Planar Millimeter-Wave Arrays (*)

Introduction

The applications for planar mm-wave antennas have expanded over the years for both military and commercial markets. Typical military uses include smart munitions, missile guidance and fuzing, as well as peacetime military applications, such as RPV surveillance. Commercial uses include applications such as collision avoidance, perimeter security surveillance and remote sensing.

This is a relatively mature field. Early work in microstrip planar arrays [1] led to subsequent application of this planar technology to mm-waves as early as 1976. Microstrip series arrays described in 1979 [2] have been applied in antennas up to 94 GHz as a way to reduce coupling, radiation and loss associated with corporate feed lines. In addition, the frequency scanning properties of series arrays may be used for steering a mm-wave antenna. The advantage of printing monopulse circuitry and array quadrants on the same layer, thereby reducing the cost and complexity of interconnections and phase matching, is highly attractive at mm-wave frequencies. A particularly important architecture is the incorporation of active components into a compact antenna system. This potentially would reduce complex interconnections between sybsystems and result in a more reliable and affordable system.

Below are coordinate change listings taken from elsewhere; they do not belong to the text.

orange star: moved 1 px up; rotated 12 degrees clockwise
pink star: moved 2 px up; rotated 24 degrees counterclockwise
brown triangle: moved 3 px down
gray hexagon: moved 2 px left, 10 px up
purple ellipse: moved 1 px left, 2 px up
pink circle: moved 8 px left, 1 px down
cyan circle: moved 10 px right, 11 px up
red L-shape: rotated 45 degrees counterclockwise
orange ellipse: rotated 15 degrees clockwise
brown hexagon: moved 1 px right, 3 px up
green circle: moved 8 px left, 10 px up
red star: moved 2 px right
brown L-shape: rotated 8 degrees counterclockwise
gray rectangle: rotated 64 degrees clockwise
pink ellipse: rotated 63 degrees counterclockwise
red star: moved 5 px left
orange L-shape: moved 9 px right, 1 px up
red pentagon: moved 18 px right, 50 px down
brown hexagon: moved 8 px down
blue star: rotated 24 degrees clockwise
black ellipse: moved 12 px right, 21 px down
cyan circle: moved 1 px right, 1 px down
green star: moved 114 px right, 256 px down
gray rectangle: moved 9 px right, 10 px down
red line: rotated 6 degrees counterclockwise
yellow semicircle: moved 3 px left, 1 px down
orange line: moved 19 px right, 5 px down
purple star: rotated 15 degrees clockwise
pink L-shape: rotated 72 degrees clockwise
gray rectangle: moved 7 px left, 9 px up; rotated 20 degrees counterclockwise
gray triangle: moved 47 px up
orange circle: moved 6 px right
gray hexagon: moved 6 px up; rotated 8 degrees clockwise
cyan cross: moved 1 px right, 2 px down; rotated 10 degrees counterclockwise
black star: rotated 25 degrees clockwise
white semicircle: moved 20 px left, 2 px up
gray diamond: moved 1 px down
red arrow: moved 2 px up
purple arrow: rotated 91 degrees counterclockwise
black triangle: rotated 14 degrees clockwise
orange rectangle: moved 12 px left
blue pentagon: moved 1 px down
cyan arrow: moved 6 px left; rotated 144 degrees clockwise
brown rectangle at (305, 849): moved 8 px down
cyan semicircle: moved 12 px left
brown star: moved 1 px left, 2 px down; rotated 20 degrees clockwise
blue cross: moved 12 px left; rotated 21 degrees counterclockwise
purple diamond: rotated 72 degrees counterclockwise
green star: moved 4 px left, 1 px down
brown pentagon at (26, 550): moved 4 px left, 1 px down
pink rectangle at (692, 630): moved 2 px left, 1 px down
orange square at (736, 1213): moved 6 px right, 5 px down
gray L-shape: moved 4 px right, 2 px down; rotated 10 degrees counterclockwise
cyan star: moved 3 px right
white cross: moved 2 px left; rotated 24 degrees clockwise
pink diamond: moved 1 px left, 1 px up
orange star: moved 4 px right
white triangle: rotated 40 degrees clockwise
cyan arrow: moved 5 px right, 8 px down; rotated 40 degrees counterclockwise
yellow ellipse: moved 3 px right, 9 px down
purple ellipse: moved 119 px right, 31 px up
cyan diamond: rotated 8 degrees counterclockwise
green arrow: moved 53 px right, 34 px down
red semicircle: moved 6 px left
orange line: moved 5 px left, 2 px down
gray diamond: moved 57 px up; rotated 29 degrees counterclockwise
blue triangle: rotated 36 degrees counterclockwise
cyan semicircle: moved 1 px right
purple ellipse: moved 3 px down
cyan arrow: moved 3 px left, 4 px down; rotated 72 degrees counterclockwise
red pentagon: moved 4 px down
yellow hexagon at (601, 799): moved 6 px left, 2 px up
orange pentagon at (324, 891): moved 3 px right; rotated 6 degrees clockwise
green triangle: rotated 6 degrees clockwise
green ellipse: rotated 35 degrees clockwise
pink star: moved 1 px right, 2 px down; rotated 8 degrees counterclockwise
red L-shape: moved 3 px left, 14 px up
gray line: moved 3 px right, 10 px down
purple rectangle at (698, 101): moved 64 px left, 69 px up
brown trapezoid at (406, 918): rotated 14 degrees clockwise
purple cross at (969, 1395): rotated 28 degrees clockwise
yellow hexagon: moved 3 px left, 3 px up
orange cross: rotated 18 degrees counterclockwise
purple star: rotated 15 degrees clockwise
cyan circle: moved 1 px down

The pros and cons of planar mm-wave systems are well-known, and trade-offs must be studied when considering a planar antenna for mm-wave application. On the pro side, the planar antenna is thin, compact and lends itself to high volume production at low cost. However, one must consider circuit losses, transmission line radiation and coupling between lines for a dual polarized antenna.

This paper describes three concepts that are in the development process and will be used for the development of a dual polarized, low sidelobe, dual axis monopulse, planar mm-wave antenna. These three concepts are a compact dual polarized element, an array architecture with a center hole and a dual sided feed network for a dual polarized array.

Radiating Element

Dual polarized antennas are useful in communication and polarimetric radar applications. Existing technology for dual polarized radiators in a plane include a dual polarized patch radiator, a dual of a patch radiator, crossed dipoles, crossed slots and a dual polarized waveguide. The dual polarized patch radiator is made possible by exciting two orthogonal modes in a square or circular metallic patch. A schematic diagram of this radiator is shown in Figure 1. A dual of a patch radiator uses the same principle as the dual polarized patch radiator with the dual of a microstrip patch. Crossed dipoles consisting of two dipoles arranged in an orthogonal orientation will produce dual linear polarizations with collocated phase centers, as shown in Figure 2. Crossed slots are the dual of the crossed dipole configuration and produce dual linear polarization with collocated phase centers. A dual polarized waveguide is two orthogonal modes that are excited in the waveguide. This is a more efficient element than the printed circuit elements; however, it requires a three-dimensional cavity, as shown in Figure 3. Other dual polarized elements, such as the dual polarized sinuousoidal antenna, are not suitable at mm-wave frequencies.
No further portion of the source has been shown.